Tuesday, January 5, 2021

This Incredible Peace

It's really amazing.

I don't feel overwhelmed anymore. I don't feel unhappy or lost anymore.

I no longer wonder what they future will hold for me. I know who my Father is.

There is no longer any sense of guilt. There is no longer any sense of shame.

I am not living in any kind of condemnation.

Romans 8:1 is a reality for me:

"There is no therefore condemnation to those who are in Christ Jesus." (Romans 8:1)

Amen!

I no longer fear what will happen to me. It's no longer about myself at all!

It's all about Him!

Jesus, it's all about YOU!

I see you so much more strongly than I ever have before.

I know that You live! No longer do I feel pushed, prodded, abused, bullied by my flesh, by my feelings. No longer do I worry about what is going to happen to me, based on my thoughts and feelings.

This is truly amazing.

All my cares, You have taught me to cast them on You! (1 Peter 5:6-7)

Truly, this is amazing!

There is no reason to panic at all. There is no reason to worry at all.

I consider the promises that you laid out in Isaiah 54:

"For the mountains shall depart, and the hills be removed; but my kindness shall not depart from thee, neither shall the covenant of my peace be removed, saith the LORD that hath mercy on thee." (Isaiah 54:10)



Mountains and hills are longstanding physical features on the planet. Yet even those large mounds will move at some point. However, God's covenant of grace will  never leave us. His kindness, His covenant of peace will never leave us. Amen!

So Quiet on the Inside

 


"Be still, and know that I am God: I will be exalted among the heathen, I will be exalted in the earth." (Psalm 46:10)

This has been a real transformation for me.

I have never felt so quiet, so cleansed, so clear, so clean on the inside.

I spent so much of my time thinking that I had to think, feel, do, act a certain way in order to have a clear connection and full revelation of all that my loving Father wanted to do through me and in me.

The torture, the pain, the strife was so great in my life. It was very difficult to get through life from one day to the next, as I was convinced that I had to make sure that I was quiet, or rather quieted inside.

Now I understand that my identity is fully in Christ, and no one can take that away.

It does not matter how I feel.
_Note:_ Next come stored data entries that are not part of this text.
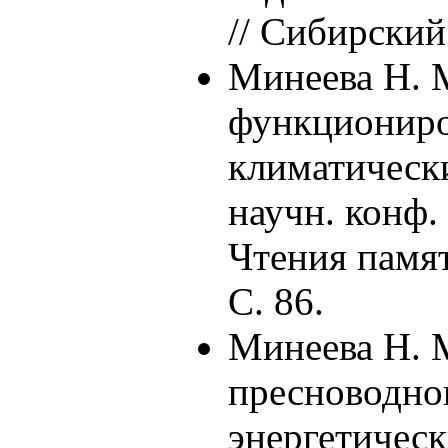
// Сибирски
Минеева Н. 
функциониро
климатически
научн. конф
Чтения памя
С. 86.
Минеева Н. 
пресноводно
энергетическ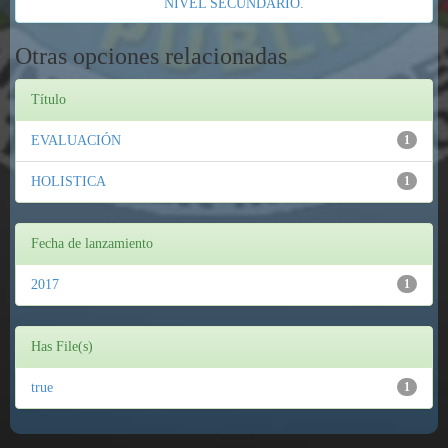
NIVEL SECUNDARIO.
Otras opciones relacionadas
Título
EVALUACIÓN
1
HOLISTICA
1
Fecha de lanzamiento
2017
1
Has File(s)
true
1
It does not matter what is going on around me, or in me, or through me.

For the longest time, I was not aware of my solid, and unrelenting identity in Christ Jesus.

For the longest time, I was convinced that God would come or go in my life, depending on what I was thinking, what I was feeling, or what I was doing.

There was no stable data, no stability in my life. Was God happy with me? Would God be happy with me, sad with me if I did this or that?

This was the challenge that I faced for so long in my life. Today, I am happy to report that I both know and believe who I am in Christ Jesus.

I am the righteousness of God in Christ!



I am accepted in the Beloved (Ephesians 1:6)

Who I am and His life flowing in my has nothing, absolutely nothing to do with how I feel. It makes no difference how I may feel tomorrow. It makes no difference if the police pull me over, or if a corrupt judge lies about me and tries to put me in jail.

I don't stop being God's child just because bad things happen to me. That is a very important lesson for everyone of us to learn, and what we should all have derived from the experience of Joseph. He knew that he was his father's beloved son, even if he was kidnapped, sold into slavery, and for all intents and purposes dead to his own father.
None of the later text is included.